**** Data listing

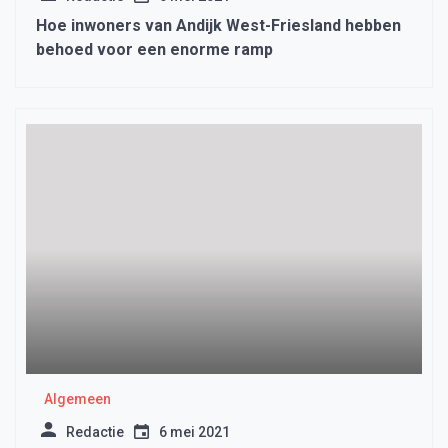
Hoe inwoners van Andijk West-Friesland hebben
behoed voor een enorme ramp
Algemeen
Redactie
6 mei 2021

********

▶ **Exercise brief**: Everything in the records except the pictures should be printed again exactly.

▶ **The completed task**:
Hoe inwoners van Andijk West-Friesland hebben
behoed voor een enorme ramp
Algemeen
Redactie
6 mei 2021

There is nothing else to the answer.